To Market, To Market...

I've been jonesing for fresh spring produce, but it is still a bit early here in the DC area. Relief will come soon, though. We are planning a trip down to Texas next week when I'll get to raid my parents' garden and eat things that we won't get here for a few more months. In the meantime, I thought perhaps I could somewhat satisfy my craving by visiting a farmer's market and seeing what they had on tap.

You can find a farmer's market in your area by visiting the US Department of Agriculture's website.

I decided to investigate a market that I had not yet seen on our side of town. (Yep, even out here on the east side...) Well, it is was rather slim pickings with one farm represented, but they were friendly and they brought some good stuff. It was mainly the tail end of winter vegetable harvest, but I know more is on the way.

Check out some of what I got...

I believe the variety of winter spinach I got is Bloomsdale; it is dark-green and crinkled, not like the pointed, smooth-leafed kind I usually see in bags at the supermarket.
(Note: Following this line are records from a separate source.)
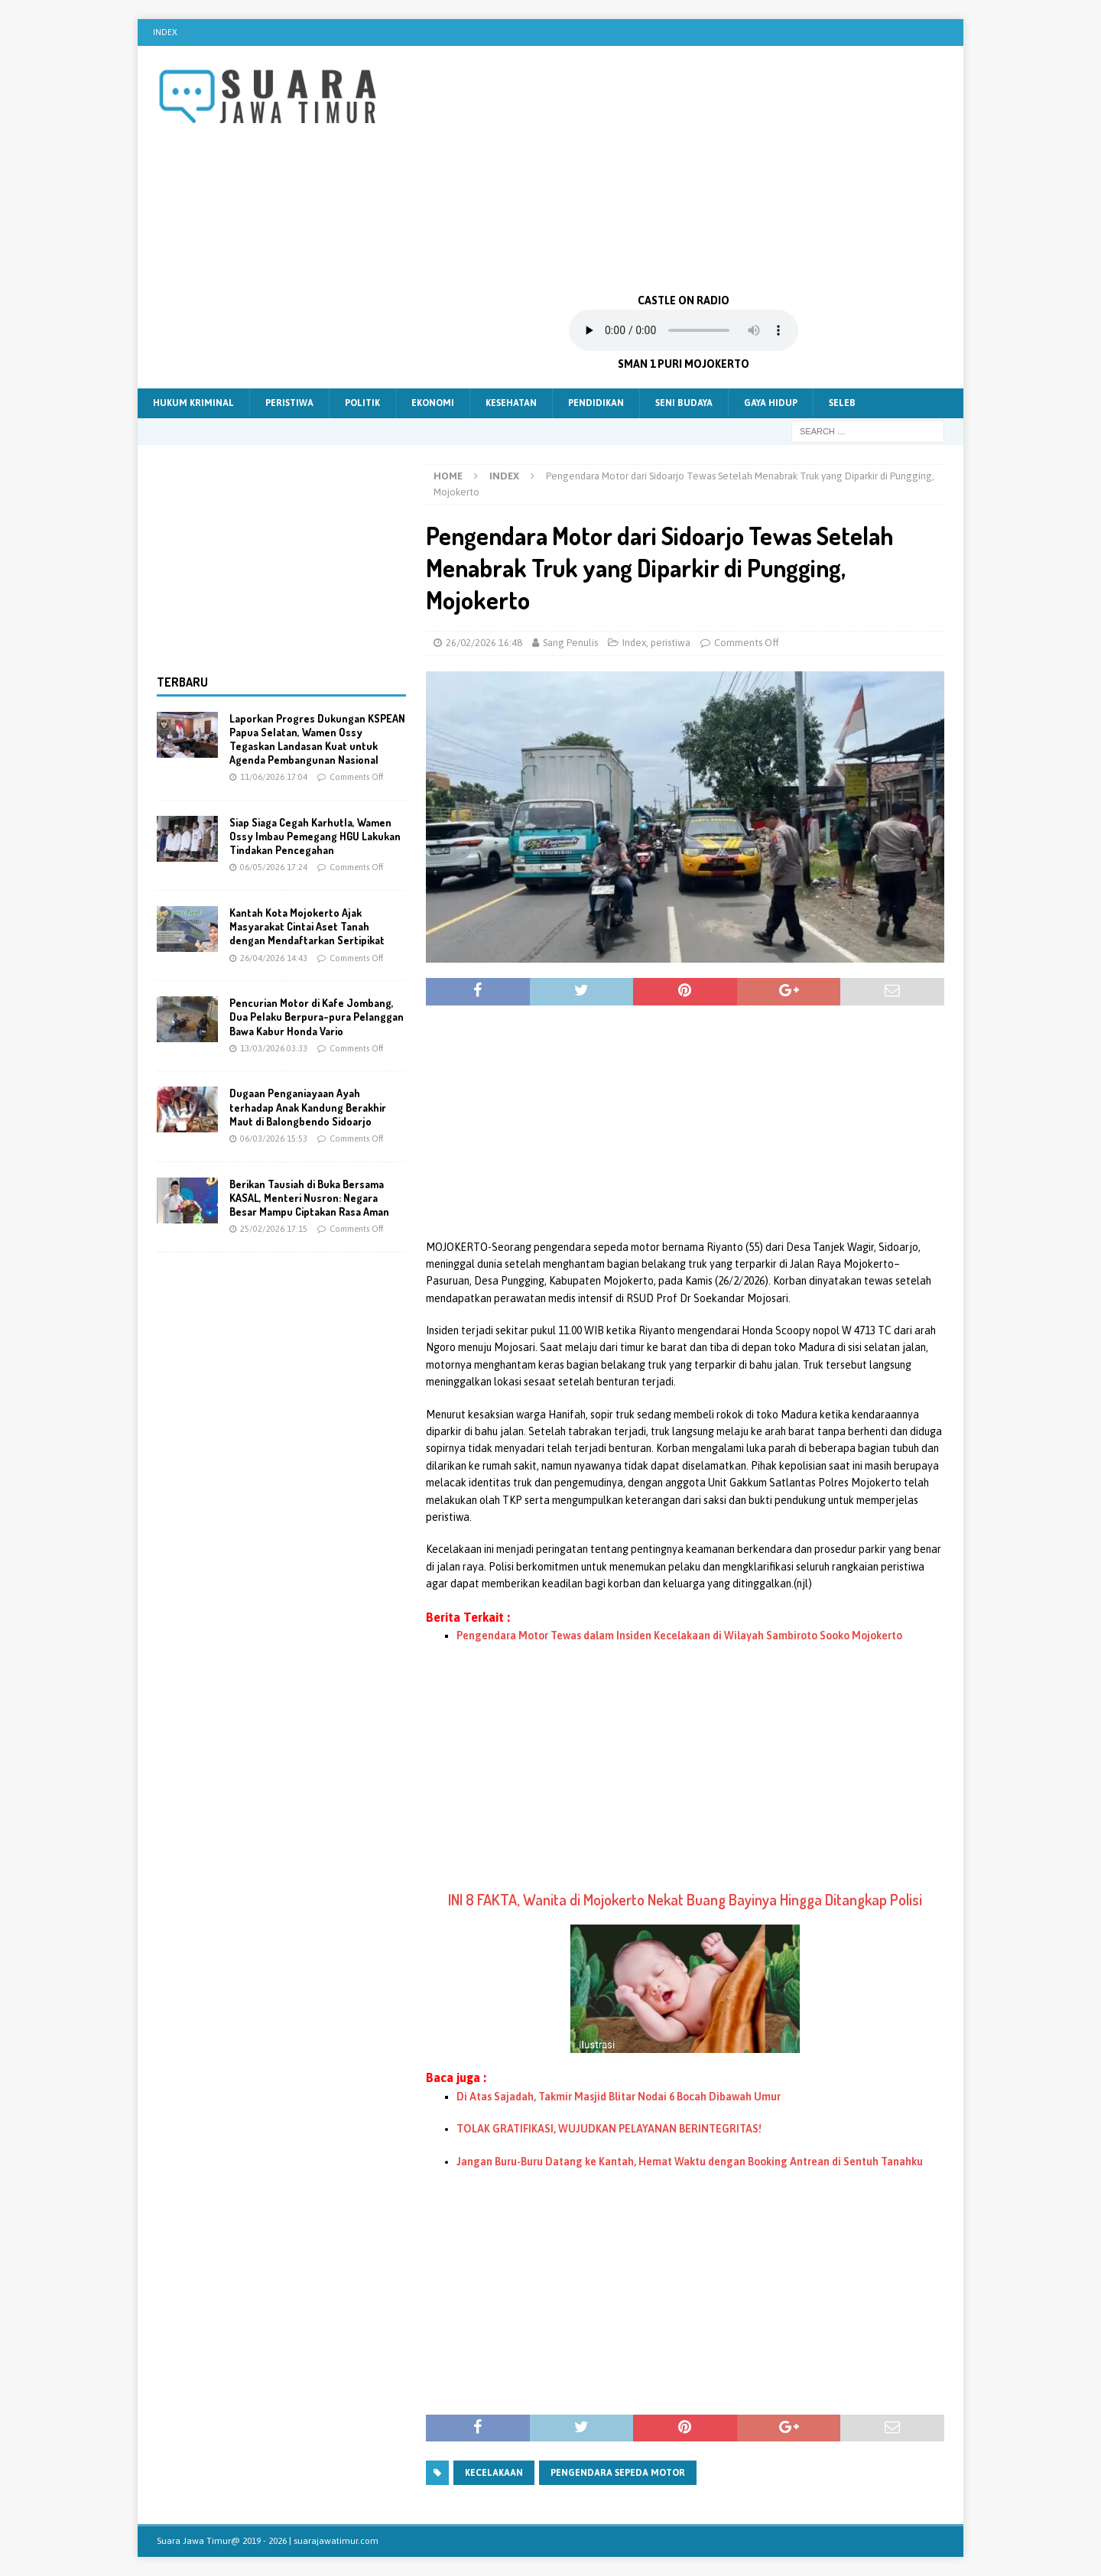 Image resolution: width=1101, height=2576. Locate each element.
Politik (362, 403)
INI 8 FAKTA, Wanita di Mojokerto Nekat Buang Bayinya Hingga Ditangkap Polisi (685, 1899)
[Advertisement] (684, 168)
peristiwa (670, 642)
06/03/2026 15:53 (273, 1138)
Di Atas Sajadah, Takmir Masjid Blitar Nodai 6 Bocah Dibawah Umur (618, 2096)
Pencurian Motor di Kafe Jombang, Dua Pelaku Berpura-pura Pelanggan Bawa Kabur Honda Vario (316, 1016)
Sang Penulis (570, 642)
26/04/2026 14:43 (273, 958)
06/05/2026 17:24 (273, 867)
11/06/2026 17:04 (273, 776)
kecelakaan (494, 2472)
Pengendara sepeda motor (617, 2472)
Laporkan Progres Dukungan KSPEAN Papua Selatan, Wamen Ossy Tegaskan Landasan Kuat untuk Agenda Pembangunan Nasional (317, 739)
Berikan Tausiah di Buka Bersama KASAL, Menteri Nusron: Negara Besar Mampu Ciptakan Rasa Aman (309, 1198)
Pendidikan (596, 403)
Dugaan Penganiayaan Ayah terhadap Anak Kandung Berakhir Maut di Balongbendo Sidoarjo (307, 1107)
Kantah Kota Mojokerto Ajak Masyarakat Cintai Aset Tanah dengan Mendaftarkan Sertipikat (307, 926)
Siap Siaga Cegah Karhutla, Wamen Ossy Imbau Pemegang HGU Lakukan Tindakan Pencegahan (315, 836)
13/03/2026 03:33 (273, 1048)
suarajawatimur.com (336, 2540)
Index (165, 32)
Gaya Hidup (770, 403)
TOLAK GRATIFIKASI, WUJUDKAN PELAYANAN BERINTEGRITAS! (609, 2129)
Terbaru (182, 682)
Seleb (842, 403)
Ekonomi (432, 403)
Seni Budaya (684, 403)
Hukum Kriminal (193, 403)
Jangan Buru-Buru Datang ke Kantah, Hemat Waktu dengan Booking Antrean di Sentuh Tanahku (689, 2161)
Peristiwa (289, 403)
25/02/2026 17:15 (273, 1228)
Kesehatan (511, 403)
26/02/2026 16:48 (484, 642) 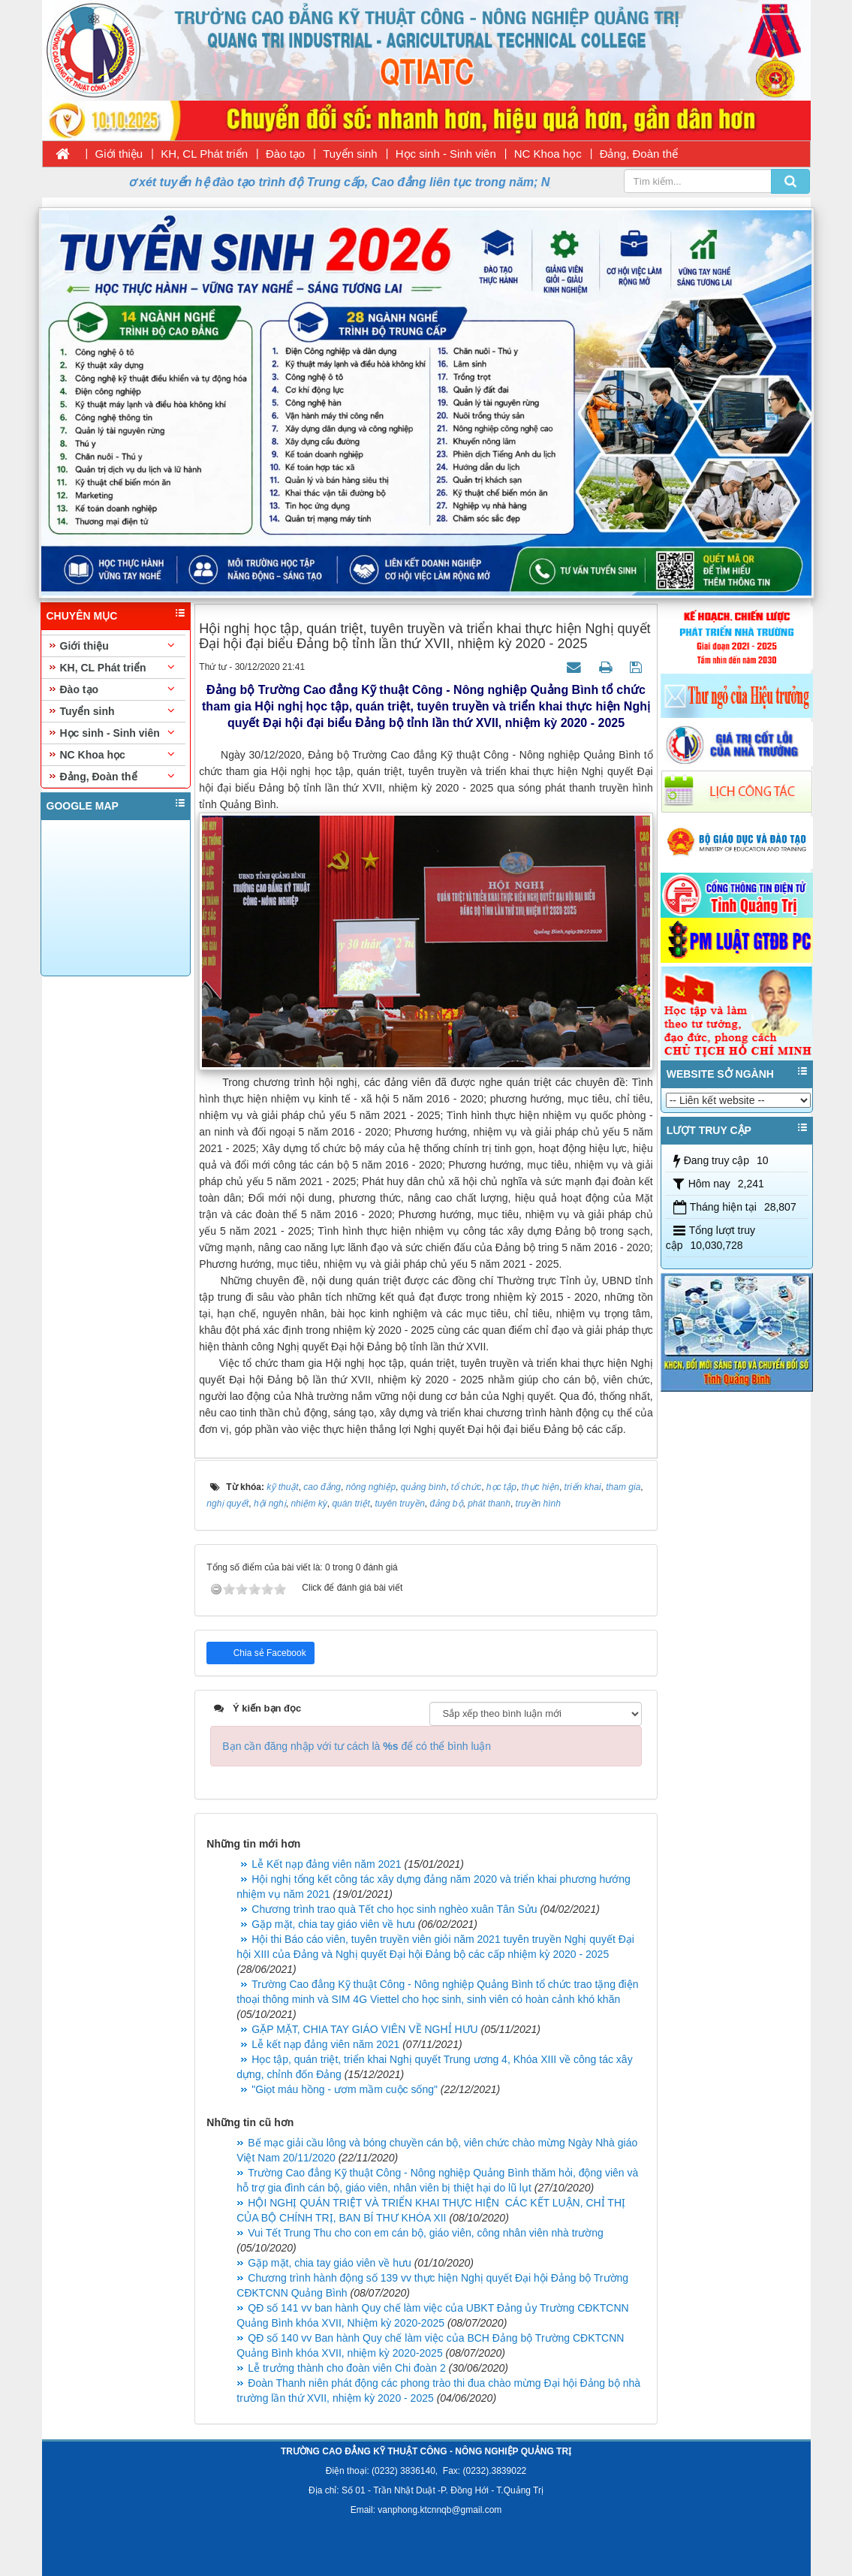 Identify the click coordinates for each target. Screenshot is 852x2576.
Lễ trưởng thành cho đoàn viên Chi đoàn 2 (346, 2368)
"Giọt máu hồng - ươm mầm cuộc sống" (344, 2089)
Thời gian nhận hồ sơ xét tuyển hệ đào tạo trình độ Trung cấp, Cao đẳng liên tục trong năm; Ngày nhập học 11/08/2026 (359, 182)
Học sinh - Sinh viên (446, 153)
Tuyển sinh (350, 153)
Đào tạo (285, 153)
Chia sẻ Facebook (268, 1653)
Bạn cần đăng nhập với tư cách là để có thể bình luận (356, 1746)
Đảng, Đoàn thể (639, 153)
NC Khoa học (548, 153)
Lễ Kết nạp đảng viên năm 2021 (326, 1864)
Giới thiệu (119, 153)
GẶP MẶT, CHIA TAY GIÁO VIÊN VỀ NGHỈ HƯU (364, 2029)
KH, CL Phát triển (204, 153)
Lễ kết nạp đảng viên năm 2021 (325, 2044)
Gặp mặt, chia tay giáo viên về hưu (332, 1924)
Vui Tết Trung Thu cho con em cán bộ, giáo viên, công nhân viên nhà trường (425, 2233)
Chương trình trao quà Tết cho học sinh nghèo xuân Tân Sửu (394, 1909) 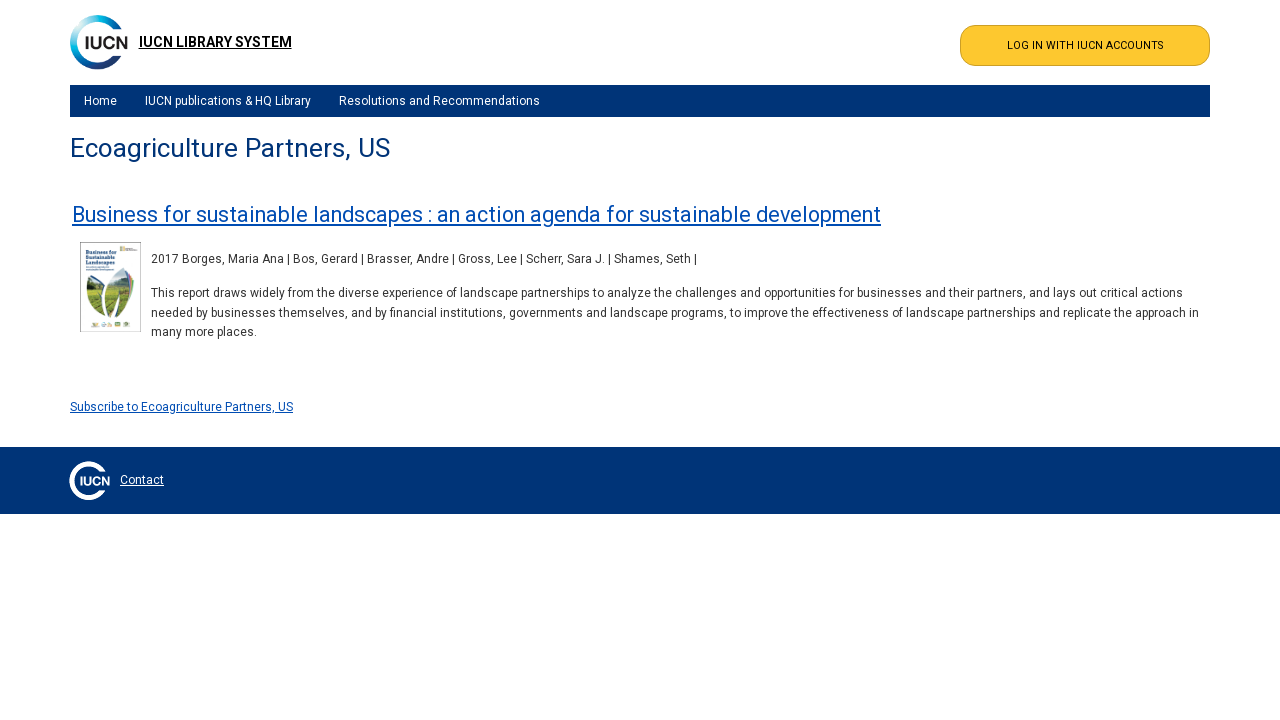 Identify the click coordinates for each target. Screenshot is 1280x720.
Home (100, 101)
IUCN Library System (215, 42)
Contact (142, 480)
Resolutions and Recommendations (439, 101)
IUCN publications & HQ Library (228, 101)
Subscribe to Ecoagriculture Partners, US (181, 407)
I felt it would not keep that long, so I wanted to use it right away.

I sought inspiration from Jacques Pepin, (Shout-out to fellow fan and friend, Andrea!) and decided to make a potato and spinach galette. The word galette denotes a flattish, disk-shaped pancake. It has garlic flavored spinach sandwiched between panfried potatoes. (It reminds me a bit of Potatoes Anna that my brother loves, so I will post that recipe another time in the future.)

I made this galette as a side dish with meatloaf (which I turned into sandwiches this morning with vidalia onion slices, see above), but it is hearty enough to be a main course with a green salad or could be included in a brunch. You want to use a nonstick skillet or omelet pan (make sure they are oven-safe) or a cast-iron skillet as I did.

Here's the how-to...

Potato and Spinach Galette
1 pound spinach
1 1/2 pounds potatoes
3 Tbsp olive oil
1 Tbsp unsalted butter
garlic, to taste (my husband and I usually like more garlic than the average person so I won't trouble you with our measurements, but you want to start with at least 1 Tbsp)
salt and pepper

If you plan to bake the galette right away, preheat the oven to 400 degrees F. I removed the stems from the spinach and threw away any leaves that were wilted. I also needed to thoroughly wash the spinach. The crinkles were pretty sandy.

I washed and peeled the potatoes, then sliced them thinly with my mandolin. (Thanks, Mom and Dad!) I washed the slices, drained them, and patted them dry with paper towels.

In the 10-inch skillet, I heated 1 Tbsp of the oil with the butter until hot. I added the potatoes, and seasoned them with salt and pepper. Saute over medium high heat until all slices are coated with oil and butter and they are becoming transparent. I kept stirring to move the potatoes, but next time I might put the potato slices into the skillet in two batches. I transferred them to a plate and put them aside so I could use the skillet for the spinach.

Put another tablespoon of oil in the pan, add garlic and quickly add the spinach. The garlic will cook really fast and you don't want to burn it. I added a little more salt and pepper and sauted until the spinach was wilted. It was not more than 2 minutes. Take it out of the skillet and set aside.

I then turned off the heat, but I didn't take the skillet off the burner. Add the last tablespoon of oil, and arrange a layer of potato slices across the bottom of the pan. Make two layers of potatoes, using half of the slices. Spread the spinach across the potatoes, and then cover it with the remaining potatoes. You could can prepare the dish up to the point several hours ahead. Just cover the skillet and keep in refrigerator. I wouldn't recommend making it more than 6 or 8 hours ahead of time, though.

Put the skillet in the 400 degree oven for about 30 minutes. With the dark, cast-iron skillet, this wasn't necessary, but you may want to put the skillet back on the stove top after baking. If you put it on a burner over medium high for 2 or 3 minutes you can ensure the bottom layer is browned.

Once done, invert the galette onto a large plate and cut into wedges. This picture doesn't really do the dish justice. I promise to work on my picture-taking if you take my word that it looked as good as it tasted, and we enjoyed it.

The recipe is from the cookbook Jacques Pepin's Table.